30/07/2009

Le "coup d'éclat permanent", version contemporaine de la jacquerie

Jean-Noël Cunéod publie ce jeudi dans la TdG un article consacré à l'impasse de ce qu'il appelle "le coup d'éclat permanent". Dans ce billet, comme d'habitude fermement argumenté et fort bien écrit, le journaliste met en évidence la voie sans issue dans laquelle se sont lancés, en France, les travailleurs adeptes des coups de force (séquestration de dirigeants, menaces de destruction des outils de production, etc) contre les entreprises amenées à procéder à des fermetures d'usines ou des licenciements massifs de personnels.

En complément de cet article il n'est pas inutile de rappeler que ce genre d'évènements est caractéristique de l'histoire de France et en parsème les siècles. Sous l'ancien régime on les apellait des "jacqueries" et plus récemment on les qualifie, généralement de manière totalement excessive, de "révoltes populaires" voire de "révolutions". Certaines prennent d'ailleurs aujourd'hui des formes franchement ubuesques, commes celles menées par José Bové et ses suiveurs contre les champs ensemencés en OGM ou contre McDonald's.

L'histoire montre que toujours on presque ces manifestations de désespoir, car c'est bien de cela qu'il s'agit, ont apporté plus de misère aux malheureux que de réponses à leurs attentes. Et il en ira de même cette fois encore.

Pourquoi les Français se comportent-ils ainsi ? Comment expliquer cette "spécialité culturelle" de notre grand voisin ?

On peut dire qu'il y a d'abord une habitude générale du peuple de France, née probablement dans les vieilles racines monarchiques et impériales du pays, de considérer qu'au "pouvoir", quel que soit le domaine où il s'exerce, appartient le devoir d'apporter le bonheur à ceux qui en dépendent. Aux patrons par exemple de garantir un emploi à tous les demandeurs d'emploi. Comme si, chez eux, l'avenir et le bonheur de nos voisins ne dépendait pas des individus et qu'il ne pouvait venir que "d'en-haut".

Dans le domaine des relations du travail il en découle une manière de concevoir le rapport patron-employé non pas comme une responsabilité commune des uns et des autres mais comme l'une des expressions de la lutte des classes, une lutte que seul l'Etat peut arbitrer. Et quand celui-ci ne peut ou ne veut pas agir, quand ce qu'il propose ne convient pas aux travailleurs s'installe la violence, aveugle et destructrice, de la masse.

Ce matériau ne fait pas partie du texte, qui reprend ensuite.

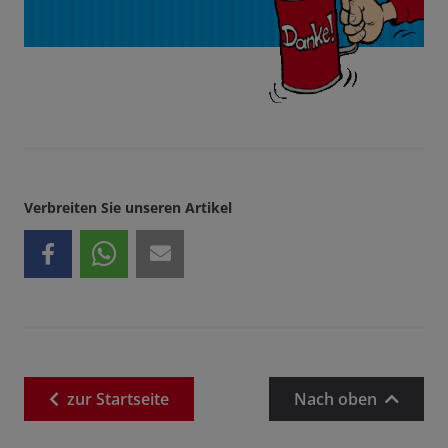
Verbreiten Sie unseren Artikel
zur
Startseite
Nach oben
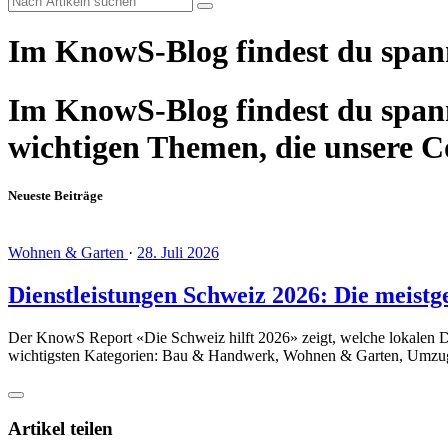
Im KnowS-Blog findest du span
Im KnowS-Blog findest du spann
wichtigen Themen, die unsere 
Neueste Beiträge
Wohnen & Garten
·
28. Juli 2026
Dienstleistungen Schweiz 2026: Die meistg
Der KnowS Report «Die Schweiz hilft 2026» zeigt, welche lokalen Die
wichtigsten Kategorien: Bau & Handwerk, Wohnen & Garten, Umzug
Artikel teilen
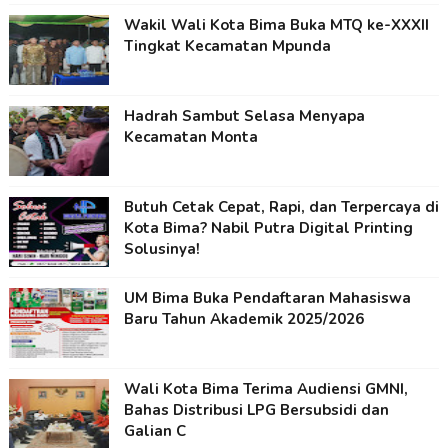
Wakil Wali Kota Bima Buka MTQ ke-XXXII
Tingkat Kecamatan Mpunda
Hadrah Sambut Selasa Menyapa
Kecamatan Monta
Butuh Cetak Cepat, Rapi, dan Terpercaya di
Kota Bima? Nabil Putra Digital Printing
Solusinya!
UM Bima Buka Pendaftaran Mahasiswa
Baru Tahun Akademik 2025/2026
Wali Kota Bima Terima Audiensi GMNI,
Bahas Distribusi LPG Bersubsidi dan
Galian C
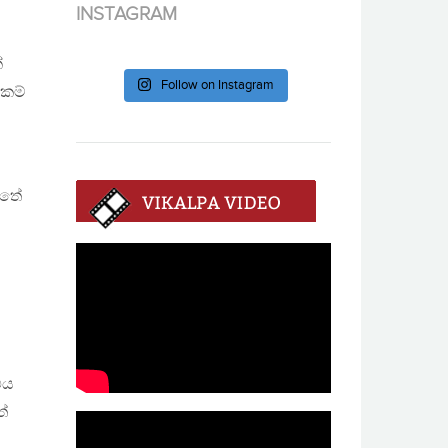
INSTAGRAM
්
Follow on Instagram
්කම්
්තේ
එය
ත්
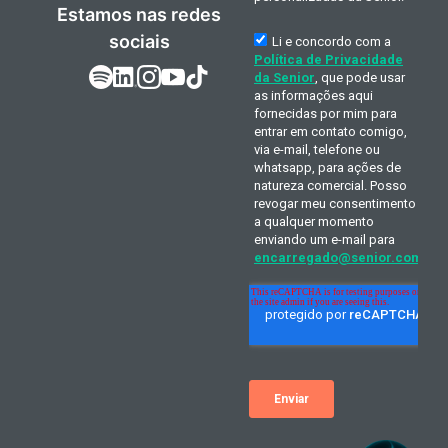
Estamos nas redes
sociais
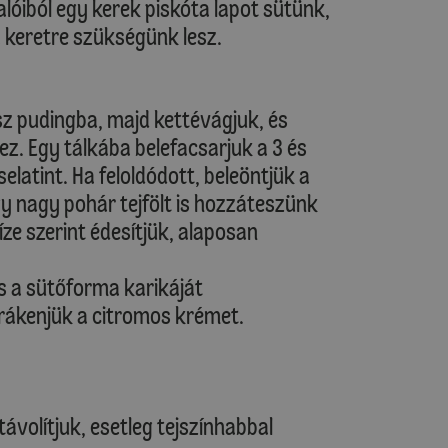
lóiból egy kerek piskóta lapot sütünk,
 keretre szükségünk lesz.
ész pudingba, majd kettévágjuk, és
shez. Egy tálkába belefacsarjuk a 3 és
selatint. Ha feloldódott, beleöntjük a
gy nagy pohár tejfölt is hozzáteszünk
ze szerint édesítjük, alaposan
és a sütőforma karikáját
 rákenjük a citromos krémet.
ávolítjuk, esetleg tejszínhabbal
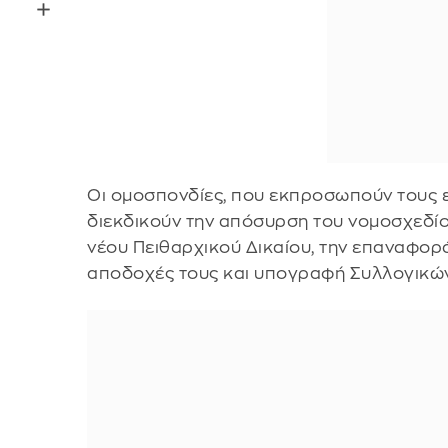
Οι ομοσπονδίες, που εκπροσωπούν τους ε
διεκδικούν την απόσυρση του νομοσχεδίο
νέου Πειθαρχικού Δικαίου, την επαναφορά 
αποδοχές τους και υπογραφή Συλλογικών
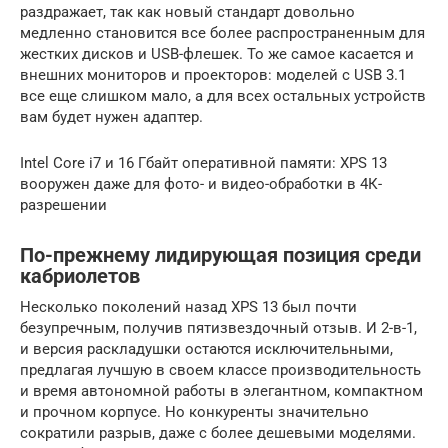
раздражает, так как новый стандарт довольно
медленно становится все более распространенным для
жестких дисков и USB-флешек. То же самое касается и
внешних мониторов и проекторов: моделей с USB 3.1
все еще слишком мало, а для всех остальных устройств
вам будет нужен адаптер.
Intel Core i7 и 16 Гбайт оперативной памяти: XPS 13
вооружен даже для фото- и видео-обработки в 4К-
разрешении
По-прежнему лидирующая позиция среди
кабриолетов
Несколько поколений назад XPS 13 был почти
безупречным, получив пятизвездочный отзыв. И 2-в-1,
и версия раскладушки остаются исключительными,
предлагая лучшую в своем классе производительность
и время автономной работы в элегантном, компактном
и прочном корпусе. Но конкуренты значительно
сократили разрыв, даже с более дешевыми моделями.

Il faut reconnaître que le monde politique français cultive de manière particulièrement égoïste et perverse cette attitude infantile du peuple. Essentiellement parce qu'elle lui confère ce qu'il considère les marques évidentes de son importance et les fondements des privilèges qu'il s'arroge.

Par contre on comprend mal pourquoi le monde syndical français reste incapable de se distancer des modèles anachroniques et auto-destructeurs qu'il affiche depuis un demi-siècle. Des modèles qui privilégient les discours démagogiques et les exigences matérielles à court terme (plus de salaire, plus de congés, plus de "sécurité" de l'emploi, plus de blocages dans le fonctionnement du marché du travail, etc.). Des comportements qui nuisent aux intérêts bien compris et à long terme des salariés (mesure de la santé et du potentiel des entreprises, jugement sur leur gestion, formation et reformation des collaborateurs, flexibilité à l'embauche, etc.).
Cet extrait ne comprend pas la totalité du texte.